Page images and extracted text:

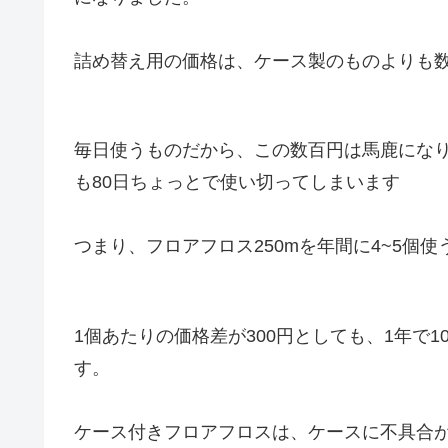
詰め替え用の価格は、ケース製のものよりも
毎日使うものだから、この数百円は馬鹿になりま
も80日ちょっとで使い切ってしまいます
つまり、フロアフロス250mを年間に4~5個
1個あたりの価格差が300円としても、1年で1
す。
ケース付きフロアフロスは、ケースに不具合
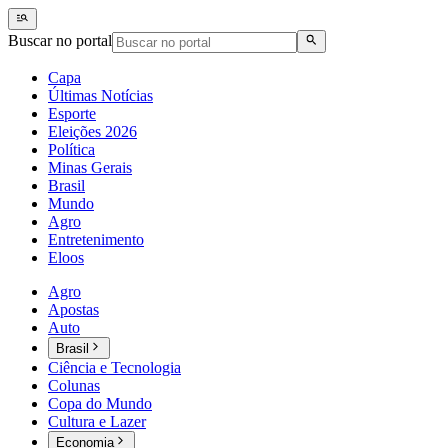
Buscar no portal
Capa
Últimas Notícias
Esporte
Eleições 2026
Política
Minas Gerais
Brasil
Mundo
Agro
Entretenimento
Eloos
Agro
Apostas
Auto
Brasil
Ciência e Tecnologia
Colunas
Copa do Mundo
Cultura e Lazer
Economia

Task directions — Full transcription without images: please go through the records and repeat them exactly.

Response to the task —
詰め替え用の価格は、ケース製のものよりも
毎日使うものだから、この数百円は馬鹿になりま
も80日ちょっとで使い切ってしまいます
つまり、フロアフロス250mを年間に4~5個
1個あたりの価格差が300円としても、1年で1
す。
ケース付きフロアフロスは、ケースに不具合
Buscar no portal
Capa
Últimas Notícias
Esporte
Eleições 2026
Política
Minas Gerais
Brasil
Mundo
Agro
Entretenimento
Eloos
Agro
Apostas
Auto
Brasil
Ciência e Tecnologia
Colunas
Copa do Mundo
Cultura e Lazer
Economia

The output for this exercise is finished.